DIRECTIONS:
Output word for word the lines from the one with "motor, made up of a stepping motor and linear" to the final line of the data, both ends included, but skip the pictures.

=== Begin Enclosure ===

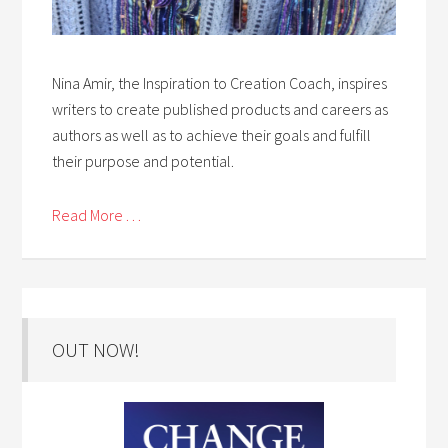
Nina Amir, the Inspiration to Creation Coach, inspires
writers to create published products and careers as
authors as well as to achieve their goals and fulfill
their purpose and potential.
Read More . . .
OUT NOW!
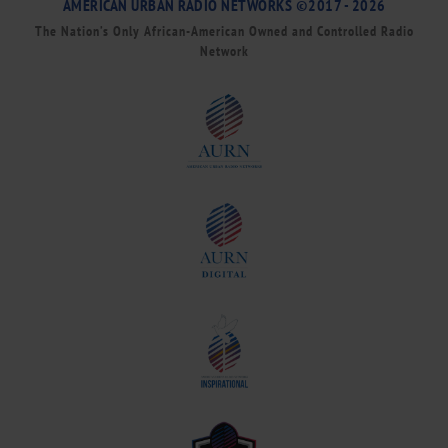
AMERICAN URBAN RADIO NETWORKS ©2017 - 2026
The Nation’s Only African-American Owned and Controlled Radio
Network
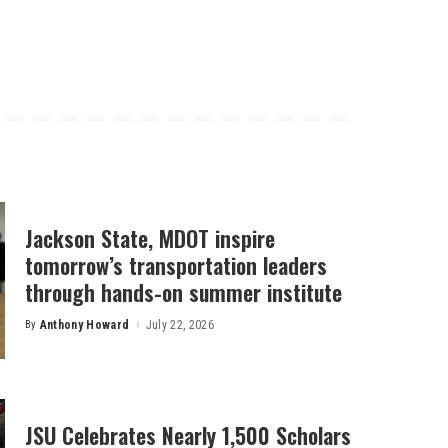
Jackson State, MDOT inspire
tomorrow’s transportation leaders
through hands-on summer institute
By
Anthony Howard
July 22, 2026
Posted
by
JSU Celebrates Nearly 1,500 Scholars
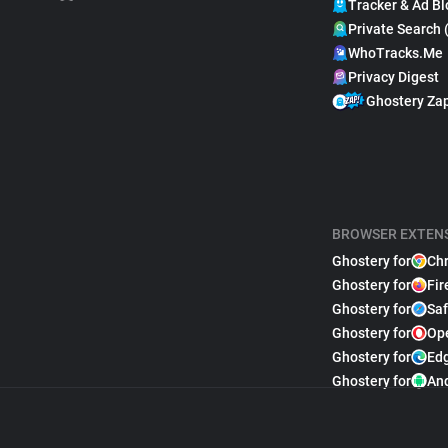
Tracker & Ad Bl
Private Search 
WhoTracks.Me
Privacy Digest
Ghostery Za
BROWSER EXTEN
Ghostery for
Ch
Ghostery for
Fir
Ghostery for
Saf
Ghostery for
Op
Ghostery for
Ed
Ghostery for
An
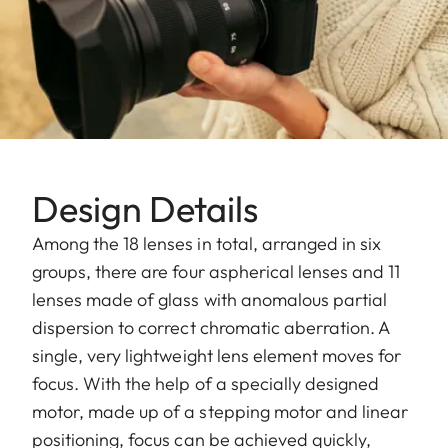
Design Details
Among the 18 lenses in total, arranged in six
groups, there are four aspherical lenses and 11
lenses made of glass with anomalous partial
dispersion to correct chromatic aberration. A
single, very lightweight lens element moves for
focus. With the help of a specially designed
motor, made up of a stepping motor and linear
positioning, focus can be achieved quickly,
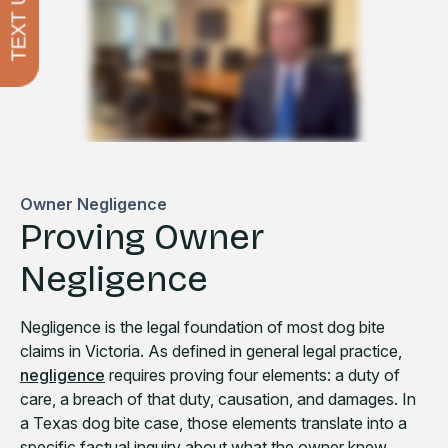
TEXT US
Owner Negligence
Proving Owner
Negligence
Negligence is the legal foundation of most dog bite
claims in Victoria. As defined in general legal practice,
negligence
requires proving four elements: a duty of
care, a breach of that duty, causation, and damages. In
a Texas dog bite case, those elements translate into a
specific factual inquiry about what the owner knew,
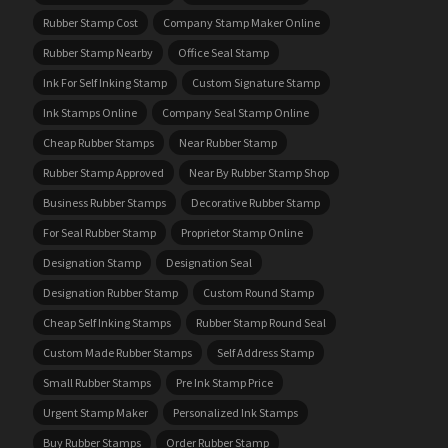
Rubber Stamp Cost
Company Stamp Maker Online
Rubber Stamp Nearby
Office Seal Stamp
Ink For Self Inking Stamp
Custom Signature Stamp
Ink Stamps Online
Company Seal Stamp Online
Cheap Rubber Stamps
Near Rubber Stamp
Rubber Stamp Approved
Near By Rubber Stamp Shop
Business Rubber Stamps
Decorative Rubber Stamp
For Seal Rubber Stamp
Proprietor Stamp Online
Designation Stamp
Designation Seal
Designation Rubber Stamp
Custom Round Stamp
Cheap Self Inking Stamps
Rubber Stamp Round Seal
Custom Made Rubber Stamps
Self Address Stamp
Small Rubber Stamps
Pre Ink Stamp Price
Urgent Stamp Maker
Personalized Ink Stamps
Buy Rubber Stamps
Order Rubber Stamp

=== End Enclosure ===

RESPONSE TO THE TASK:
motor, made up of a stepping motor and linear
positioning, focus can be achieved quickly,
TEXT US
Owner Negligence
Proving Owner
Negligence
Negligence is the legal foundation of most dog bite
claims in Victoria. As defined in general legal practice,
negligence
requires proving four elements: a duty of
care, a breach of that duty, causation, and damages. In
a Texas dog bite case, those elements translate into a
specific factual inquiry about what the owner knew,
Rubber Stamp Cost
Company Stamp Maker Online
Rubber Stamp Nearby
Office Seal Stamp
Ink For Self Inking Stamp
Custom Signature Stamp
Ink Stamps Online
Company Seal Stamp Online
Cheap Rubber Stamps
Near Rubber Stamp
Rubber Stamp Approved
Near By Rubber Stamp Shop
Business Rubber Stamps
Decorative Rubber Stamp
For Seal Rubber Stamp
Proprietor Stamp Online
Designation Stamp
Designation Seal
Designation Rubber Stamp
Custom Round Stamp
Cheap Self Inking Stamps
Rubber Stamp Round Seal
Custom Made Rubber Stamps
Self Address Stamp
Small Rubber Stamps
Pre Ink Stamp Price
Urgent Stamp Maker
Personalized Ink Stamps
Buy Rubber Stamps
Order Rubber Stamp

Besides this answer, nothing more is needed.